Introduction: Home blood pressure monitoring (HBPM) is an option recommended by the 2017 ACC/AHA guidelines to confirm a hypertension diagnosis or identify masked hypertension. Using clinic BP and patient characteristics, the Predicting Out-of-Office BP in the Clinic (PROOF-BP) algorithm can be used to guide HBPM decisions. It is unknown how existing patient use and physician recommendations for HBPM align with current screening recommendations. Methods: We used the 2009-2014 National Health and Nutrition Examination Survey (NHANES) to identify US adults aged ≥20 years without hypertension or antihypertensive medication use. We identified those who would have been recommended to undergo HBPM by ACC/AHA guidelines as those with a mean BP 120-159/<100 mm Hg and by the PROOF-BP algorithm as those with a predicted out-of-office BP 125-134/75-84 mm Hg. We required individuals to have complete data needed for the PROOF-BP algorithm (demographics, BP, smoking, alcohol use, kidney disease) and reported HBPM actual/recommended use. All analyses were weighted to be representative of the US population.
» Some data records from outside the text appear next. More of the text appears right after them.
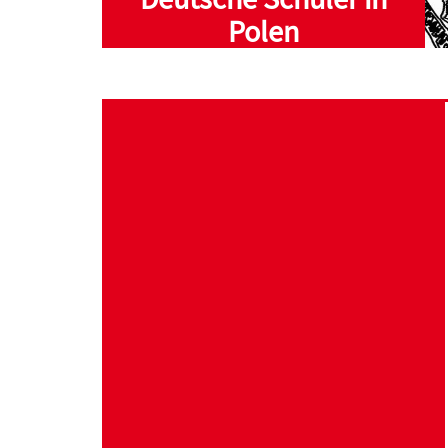
Polen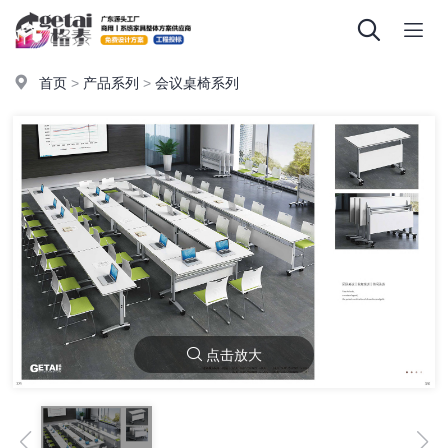
首页
>
产品系列
>
会议桌椅系列
点击放大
Results: We included 7,185 NHANES adults without hypertension; weighted mean (SE) age was 41.5 (0.3) years, 48% female, and mean BP 117.0 (0.3)/70.4 (0.3) mm Hg. Overall, 50.3% of adults without hypertension would have been recommended to undergo HBPM by ACC/AHA guidelines and 29.7% by PROOF-BP ( Table ). Only 13.3% of those recommended HBPM by ACC/AHA guidelines used or were told to use HBPM, compared to 11.5% of those not recommended screening. Similar results were seen among those recommended HBPM by PROOF-BP ( Table ). Conclusions: Our analysis shows that prior to 2017 guidelines, a substantial proportion of US adults may have had their hypertensive status misclassified due to a lack of HBPM or undergo unnecessary monitoring. These findings suggest an opportunity for clinicians and health systems to more clearly target HBPM to those who need it given guidelines currently in use.